- INSTRUCTIONS FOR THE TASK: Filter these records by the string "destacar", copying each line that holds it.

[[ INPUT, beginning ]]

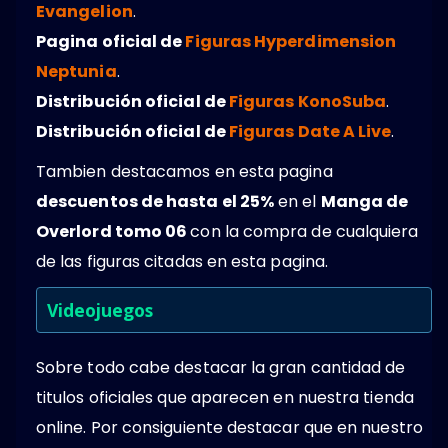
Evangelion
.
Pagina oficial de
Figuras Hyperdimension
Neptunia
.
Distribución oficial de
Figuras KonoSuba
.
Distribución oficial de
Figuras Date A Live
.
Tambien destacamos en esta pagina
descuentos de hasta el 25%
en el
Manga de
Overlord tomo 06
con la compra de cualquiera
de las figuras citadas en esta pagina.
Videojuegos
Sobre todo cabe destacar la gran cantidad de
titulos oficiales que aparecen en nuestra tienda
online. Por consiguiente destacar que en nuestro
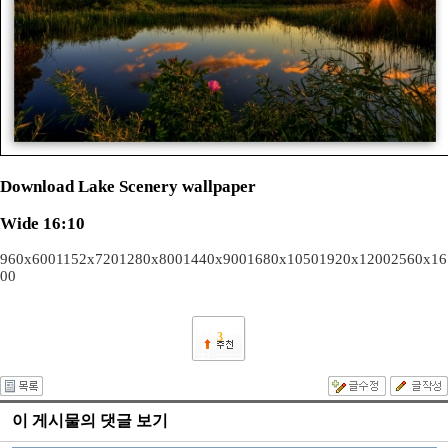
Download Lake Scenery wallpaper
Wide 16:10
960x600
1152x720
1280x800
1440x900
1680x1050
1920x1200
2560x16
00
3
이 게시물의 댓글 보기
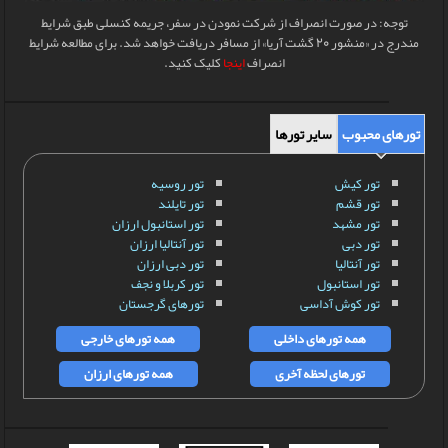
توجه: در صورت انصراف از شرکت نمودن در سفر، جریمه کنسلی طبق شرایط
مندرج در «منشور 20 گشت آریا» از مسافر دریافت خواهد شد. برای مطالعه شرایط
انصراف
اینجا
کلیک کنید.
تورهای محبوب
سایر تورها
تور کیش
تور روسیه
تور قشم
تور تایلند
تور مشهد
تور استانبول ارزان
تور دبی
تور آنتالیا ارزان
تور آنتالیا
تور دبی ارزان
تور استانبول
تور کربلا و نجف
تور کوش آداسی
تورهای گرجستان
همه تورهای داخلی
همه تورهای خارجی
تورهای لحظه آخری
همه تورهای ارزان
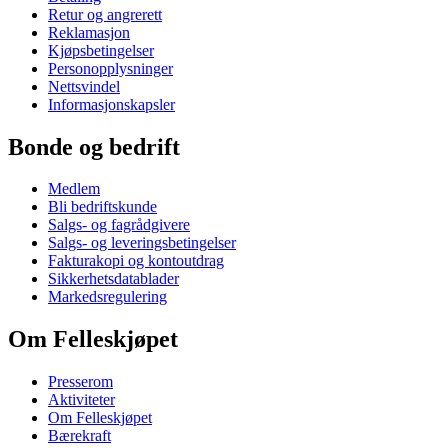
Retur og angrerett
Reklamasjon
Kjøpsbetingelser
Personopplysninger
Nettsvindel
Informasjonskapsler
Bonde og bedrift
Medlem
Bli bedriftskunde
Salgs- og fagrådgivere
Salgs- og leveringsbetingelser
Fakturakopi og kontoutdrag
Sikkerhetsdatablader
Markedsregulering
Om Felleskjøpet
Presserom
Aktiviteter
Om Felleskjøpet
Bærekraft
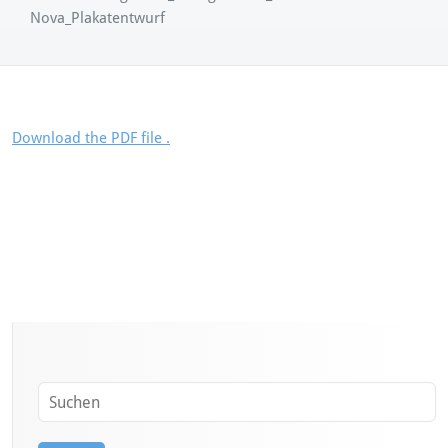
Nova_Plakatentwurf
Download the PDF file .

[[ INPUT, end ]]

- EXERCISE RESULT:
Sobre todo cabe destacar la gran cantidad de
online. Por consiguiente destacar que en nuestro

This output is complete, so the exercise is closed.